CA Paris, 1re ch. A, 28 décembre 1992, n° 92.089467

PARIS

Arrêt

Confirmation

PARTIES

Demandeur :

Société Cooperative de Main d’Oeuvre de la SA à Participation Ouvrière UTA dite SCMO (Sté), Allaguillemette, Chenevier, Dubernay

Défendeur :

Air France (Sté), SAPO Union Des Transports Aériens UTA (Sté)

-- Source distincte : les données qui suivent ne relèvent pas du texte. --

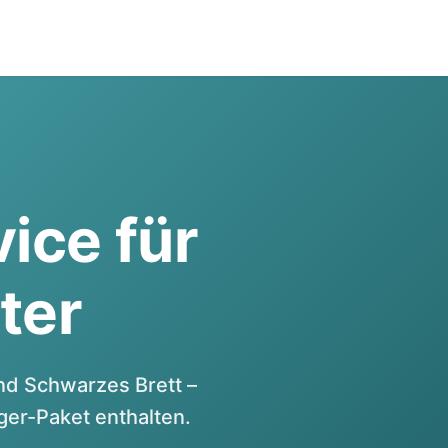
vice für
ter
d Schwarzes Brett –
er-Paket enthalten.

COMPOSITION DE LA JURIDICTION

Président :

M. Canivet

Conseillers :

M. Bargue, M. Peril

Avoués :

SCP Parmentier Hardoui, SCP Valdelievre Garnier

Avocats :

Me Hascoet, Me Jeantin, Me Duquet

T. com. Paris, du 23 déc. 1992

23 décembre 1992

La Cour est saisie de l’appel formé, conformément aux dispositions de l’article 917 du nouveau Code de procédure civile, par la Société coopérative de main d'oeuvre de la Société à participation ouvrière Union des Transports Aériens (S.C.O.M.O. U.T.A.) et MMmes Michel ALLAGUILLEMETTE, Philippe CHENEVIER et Michele DUBERNAY agissant en leurs qualités respectives de secrétaire permanent, de vice-président du bureau et trésorier de ladite société, contre un jugement en référé prononcé par le tribunal de commerce de Paris le 23 décembre 1992 qui a rejeté leurs demandes dirigées contre la Compagnie nationale Air France et Ia Société anonyme à participation ouvrière U.T.A. (Société U.T.A.) et visant, dans le cadre du projet de fusion des deux entreprises, à ce qu'une expertise soit ordonnée afin d’apprécier leurs valeurs respectives et proposer une parité d'échange, à la désignation d'un mandataire de justice chargé de veiller à ce qu'aucun acte visant à appauvrir U.T.A. ne soit réalisé et au report de l’assemblée générale extraordinaire convoquée le 29 décembre 1992 pour décider la fusion.

Référence faite à cette décision pour l’exposé des faits, de la procédure de première instance et des motifs retenus par les premiers juges, seront rappelés les éléments suivants nécessaires à la solution du litige :

La Société anonyme à participation ouvrière, U.T.A., comprend parmi ses organes sociaux, conformément aux articles 72 et suivants de la loi du 24 juillet 1867, modifiée, et de ses statuts, une société commerciale coopérative de main d’oeuvre, personne morale distincte, qui regroupe les salariés de l’entreprise, détient les actions du travail correspondant à 15% du capital qui sont leur propriété collective, et dispose du 1/11ème des voix aux assemblées générales. Cette société coopérative de main d'oeuvre a en outre acquis 18 actions de la société U.T.A.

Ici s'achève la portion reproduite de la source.